TS: The attacks were not really that bad. Basically, they thought I was trying to turn back the clock, but I did get a threatening anonymous phone call. Someone phoned and said, "Is this Timothy Steele?" I said it was. He said, "American poetry comes from Walt Whitman, you S.O.B.—and you better wise up!" Then he hung up. I remember thinking afterwards that maybe this is why the mob rubbed out Jimmy Hoffa: they were afraid he was leading the Teamsters away from the Poe-Whitman view of American lit.

CH: Why the hostility?

TS: Missing Measures was the first book that examined in detail why so many modern poets abandoned meter. The book seems to have reminded people that the original free-versers hoped their revolution would lead to a new metrical system. They did not want their efforts to result in poetry's degenerating into lineated prose, which is sort of what's happened.

CH: Why do you think modernism didn't create new metrical systems?

TS: To create a new metric, you really need to create a new language with new grammar and syntax or new inflectional and accentual properties. There was—and still is—a murky impression among many poets that earlier writers sat down and invented their prosody out of thin air, but the reality is that language itself determines its meters.
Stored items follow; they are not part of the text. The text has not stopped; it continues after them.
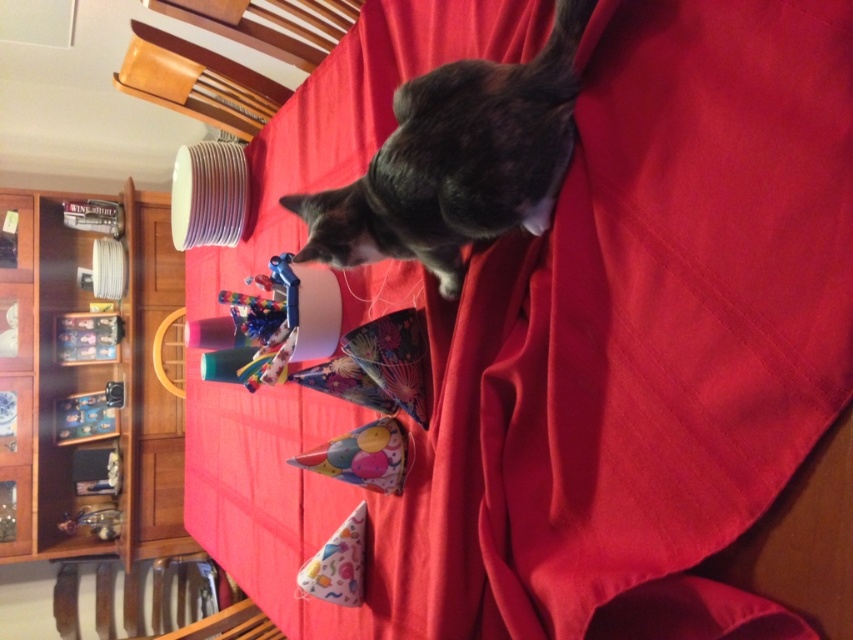 Who is positioned more to the right, multicolored paper party hat at center or patterned paper party hat at lower center?

multicolored paper party hat at center

Can you confirm if multicolored paper party hat at center is positioned to the right of patterned paper party hat at lower center?

Indeed, multicolored paper party hat at center is positioned on the right side of patterned paper party hat at lower center.

This screenshot has width=853, height=640. In order to click on multicolored paper party hat at center in this screenshot , I will do `click(363, 456)`.

I want to click on multicolored paper party hat at center, so click(x=363, y=456).

Consider the image. Who is positioned more to the left, dark gray fur cat at upper center or multicolored paper party hat at center?

Positioned to the left is multicolored paper party hat at center.

Image resolution: width=853 pixels, height=640 pixels. In order to click on dark gray fur cat at upper center in this screenshot , I will do `click(457, 161)`.

Who is shorter, patterned paper party hat at lower center or metallic silver toy at lower left?

metallic silver toy at lower left

Image resolution: width=853 pixels, height=640 pixels. Identify the location of patterned paper party hat at lower center. (337, 564).

Who is more forward, (345, 605) or (100, 509)?

Point (345, 605) is in front.

Find the location of a particular element. This screenshot has width=853, height=640. patterned paper party hat at lower center is located at coordinates click(x=337, y=564). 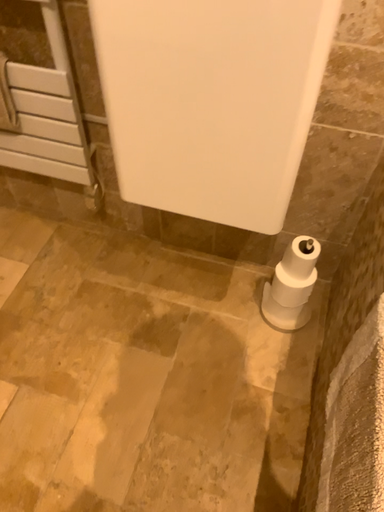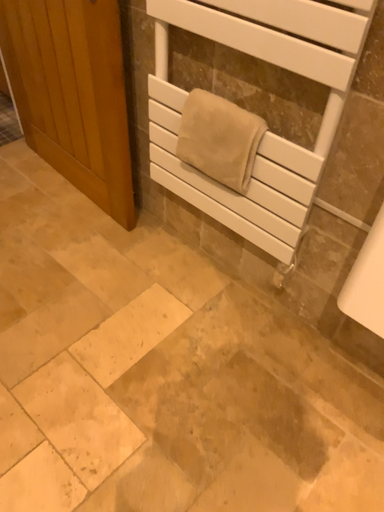 Question: How did the camera likely rotate when shooting the video?

Choices:
 (A) rotated right
 (B) rotated left

Answer: (B)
The iambic meters emerged in English because they accommodate a singularly wide range of native speech rhythm, not because a cabal of poets woke up one morning seven or eight centuries ago and decided they wanted to write that way.

CH: You have written in "The Forms of Poetry," in the Brandeis Review, that "the opposition to meter is formidable, especially in the creative writing programs and organizational poetry networks around the country. But perhaps the biggest obstacle to a renaissance of metrical art is that, after the upheavals of recent times, few poets and readers understand what meter is or how it works." Was that part of your motive in going on to write All the Fun?

TS: Yes. After Missing Measures, several people wrote to me or spoke to me saying that I'd explained why poets had drifted away from meter, but that the real problem today was that people no longer understood how meter worked, and it did seem that there was really a need to explain versification.

CH: Were there other reasons you wanted to write the book?

TS: Well, I also hoped to show how much fun writing in meter is and to suggest advantages of metrical composition. So often in the twentieth century, traditional meter has been portrayed as kind of a straight jacket, or it has been discussed only in terms of the restrictions it puts on language. There are difficulties to learning metrical craft, but there are also many joys in practicing measured composition. I want to accentuate these joys and to encourage readers and writers, younger ones especially, to explore the metrical tradition.

CH: How much have your prose books impinged on your own poetry?

TS: The impingement's been severe. I don't have the time to write both verse and prose. However, with the publication of All the Fun, I can get back to verse, and I have lots of ideas for poems.

CH: Kevin Walzer wrote in the Tennessee Quarterly: "It is a measure of Steele's impact that...the value, relevance and necessity of traditional prosodies for contemporary poetry seems indisputable. Would critics be scrambling to connect free verse to traditional form without his example?"

TS: I had no idea if I'd have any effect at all. As I mentioned when we began talking, I only wanted to get them to turn off the chain saw. We can have a vibrant tradition in both directions—metrical and free, but, again, the branches will be stronger if the trunk is strong. We aren't going to have the branch—any branch—if we cut down the trunk.

CH: Thank you. It's been a pleasure talking with you.

TS: Thank you.


Cynthia L. Haven, a literary critic for The San Francisco Chronicle, has written about poets and poetry for newspapers and magazines throughout the U.S., including the Los Angeles Times Book Review, Stanford Magazine, and The San Jose Mercury.  She has written two books on education, and has published essays, poetry and translations.